Proof of Stake is an Incentive to HODL Your Ether
Right now, Ethereum is currently using Proof of Work to confirm transactions over the blockchain. Bitcoin also runs on a PoW model and is unlikely to switch, though a successful implementation of Lightning will help it process transactions faster than it is now.
Once Ethereum turns to a Proof of Stake model, mining rigs will no longer be profitable, but holding mass stores of Ethereum as an investment will. PoW adds even more incentive to invest in Ether, and hold onto it long-term. For all of Bitcoin’s claims as a store of value, getting PAID to keep Ether as a store of value makes it even more desirable.
Team Ethereum is Organized
Vitalik Buterin, the leading voice of Ethereum, has both the vision and the team behind him to keep Ethereum growing. There’s consensus and support for decisions and a large team of developers working on the project. While smaller projects might have it easier when it comes to implementing a new strategy, team Ethereum has many talented people working on its projects.
Meanwhile, Bitcoin has chosen to go the opposite route, with no clear organization, only a small team of developers, and a person at the top who disappeared. Whether or not Satoshi was a real person, a lack of leadership and agreement in its community of miners has left Bitcoin stagnant.

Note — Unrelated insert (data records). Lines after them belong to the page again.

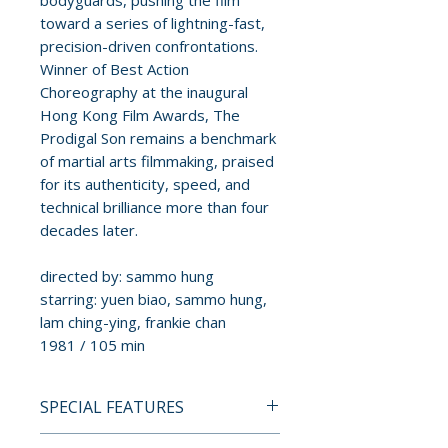
bodyguards, pushing the film
toward a series of lightning-fast,
precision-driven confrontations.
Winner of Best Action
Choreography at the inaugural
Hong Kong Film Awards, The
Prodigal Son remains a benchmark
of martial arts filmmaking, praised
for its authenticity, speed, and
technical brilliance more than four
decades later.
directed by: sammo hung
starring: yuen biao, sammo hung,
lam ching-ying, frankie chan
1981 / 105 min
SPECIAL FEATURES
BLU-RAY SPECIAL FEATURES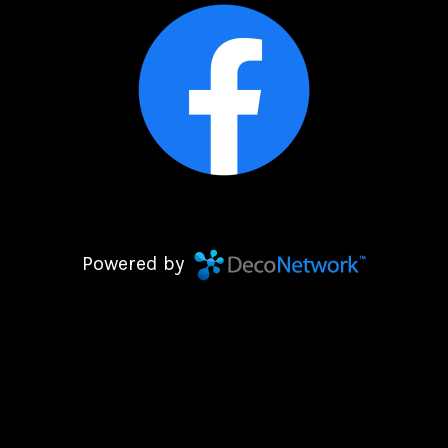
Powered by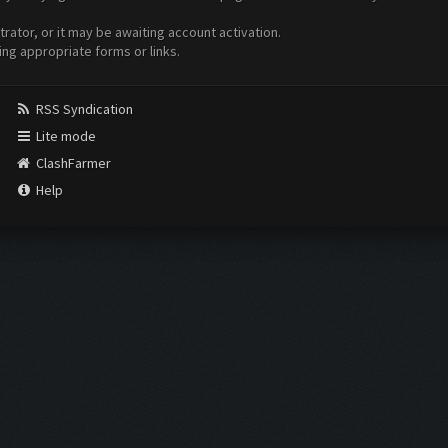
ator, or it may be awaiting account activation.
ing appropriate forms or links.
RSS Syndication
Lite mode
ClashFarmer
Help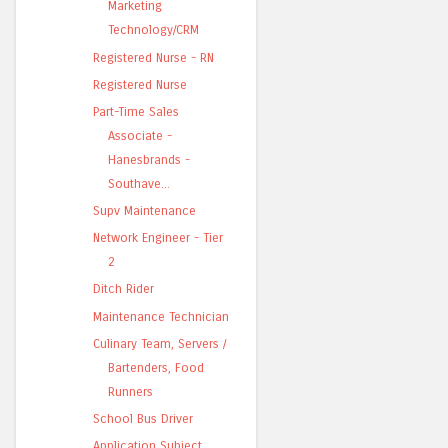
Marketing
Technology/CRM
Registered Nurse - RN
Registered Nurse
Part-Time Sales
Associate -
Hanesbrands -
Southave...
Supv Maintenance
Network Engineer - Tier
2
Ditch Rider
Maintenance Technician
Culinary Team, Servers /
Bartenders, Food
Runners
School Bus Driver
Application Subject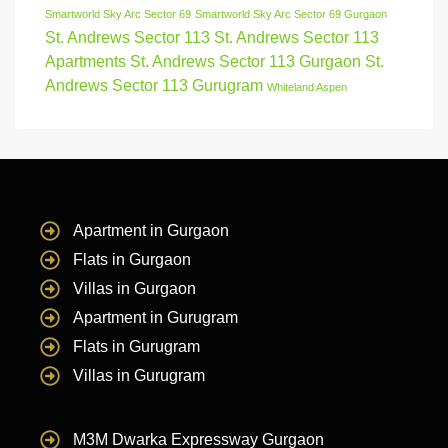
Smartworld Sky Arc Sector 69
Smartworld Sky Arc Sector 69 Gurgaon
St. Andrews Sector 113
St. Andrews Sector 113
Apartments
St. Andrews Sector 113 Gurgaon
St.
Andrews Sector 113 Gurugram
Whiteland Aspen
Apartment in Gurgaon
Flats in Gurgaon
Villas in Gurgaon
Apartment in Gurugram
Flats in Gurugram
Villas in Gurugram
M3M Dwarka Expressway Gurgaon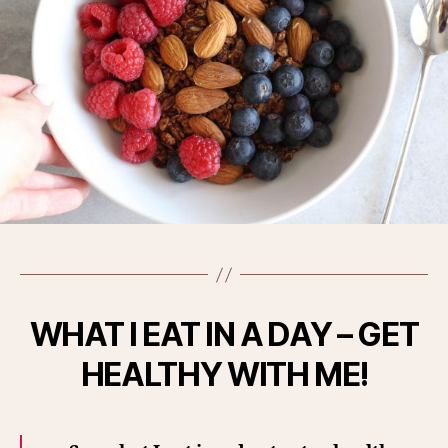
WHAT I EAT IN A DAY – GET
HEALTHY WITH ME!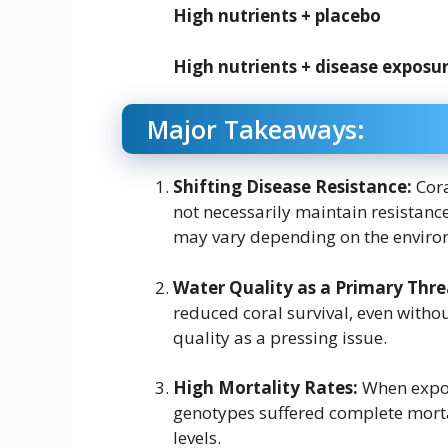
High nutrients + placebo
High nutrients + disease exposu
Major Takeaways:
Shifting Disease Resistance:
Cora
not necessarily maintain resistance
may vary depending on the environm
Water Quality as a Primary Thre
reduced coral survival, even witho
quality as a pressing issue.
High Mortality Rates:
When expos
genotypes suffered complete mortal
levels.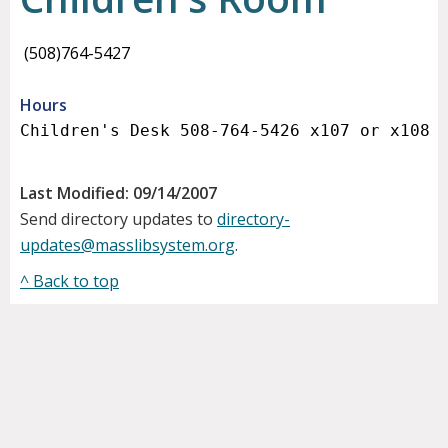
(508)764-5427
Hours
Last Modified: 09/14/2007
Send directory updates to
directory-
updates@masslibsystem.org
.
^ Back to top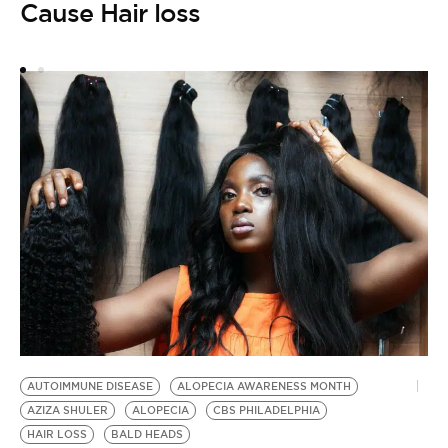
Cause Hair loss
AUTOIMMUNE DISEASE
ALOPECIA AWARENESS MONTH
AZIZA SHULER
ALOPECIA
CBS PHILADELPHIA
HAIR LOSS
BALD HEADS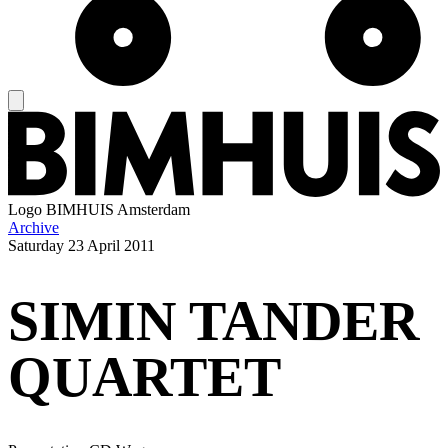
Logo
BIMHUIS Amsterdam
Archive
Saturday
23 April 2011
SIMIN TANDER
QUARTET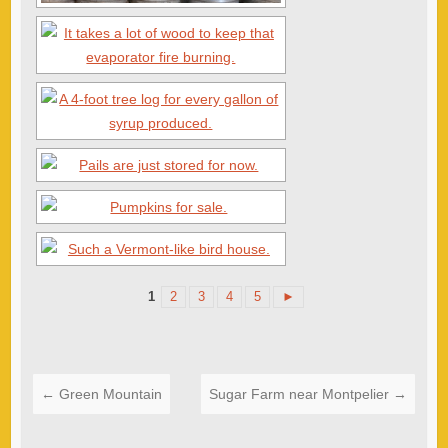
1
2
3
4
5
►
←
Green Mountain
Sugar Farm near Montpelier
→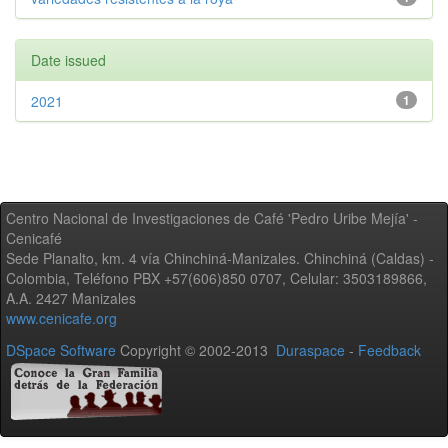
Date issued
2021
1
Centro Nacional de Investigaciones de Café 'Pedro Uribe Mejía' -
Cenicafé
Sede Planalto, km. 4 vía Chinchiná-Manizales. Chinchiná (Caldas) -
Colombia, Teléfono PBX +57(606)850 0707, Celular: 3503189866,
A.A. 2427 Manizales
www.cenicafe.org
DSpace Software
Copyright © 2002-2013
Duraspace
-
Feedback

Unity When it comes to Forks
Ethereum’s had only one contentious fork with Ethereum Classic. The war between Bitcoin and Bitcoin Cash remains heated and for lack of better words, and the entire buildup to the proposed SegWit2x fork this last August was ugly. Generally a fork represents the jump in tech from one platform to another, so the new tech replaces its old namesake, disagreement is the root cause to the flood of additional forks on Bitcoin. Since the first Bitcoin fork in 2017 to Bitcoin Cash, and Bitcoin Gold, there’s been a flood of additional forks. The latest, the Bitcoin Diamond fork formed by two Bitcoin miners frustrated by Bitcoin’s inability to scale reeks of scandal.
Lower Fees vs BTC
Last December 2017, Bitcoin transaction fees were $55 per transaction. Buying a cup of coffee or a haircut with this kind of fee doesn’t make sense. If Lightning can keep the long lines of transactions down for Bitcoin, that will help lower fees. Ultimately, though, it will take a bigger innovation to make the Peer to Peer model Satoshi envisioned a reality. Even when Cryptokitties bogged the Ethereum blockchain this January 2018, fees peaked at $4.15 with confirmation times around 15 seconds. Both currencies need a more scalable model, but Ethereum is currently in the lead, with an average transaction fee of 18 cents today.
Concerns about Centralization with Ethereum
Some would argue Ethereum is too centralized. Its team, with Vitalik Buterin as a prominent figurehead, is centralized in their decision-making and direction. Buterin has talked of stepping aside at some point, but there’s nothing to guarantee this. There’s also the centralized power concern that comes with smart contracts. Once deployed, smart contracts enforce code that can’t be changed, and this could lead to security problems in the wrong hands of governments or third-parties.
Signals for the Flippening
Both Market Cap leaders Bitcoin and Ethereum need to make substantial changes to fix scalability and increase security. Ethereum’s move to a Proof of Stake model, it’s organized leadership, and its use cases are strong indicators the Flippening is on its way. Should Ethereum take the lead as the cryptocurrency with the most investment behind it, there’s likelihood for more than just some triumphant hurrahs and sharding memes, it will signal more Dapp development and bring more scrutiny to this massive project.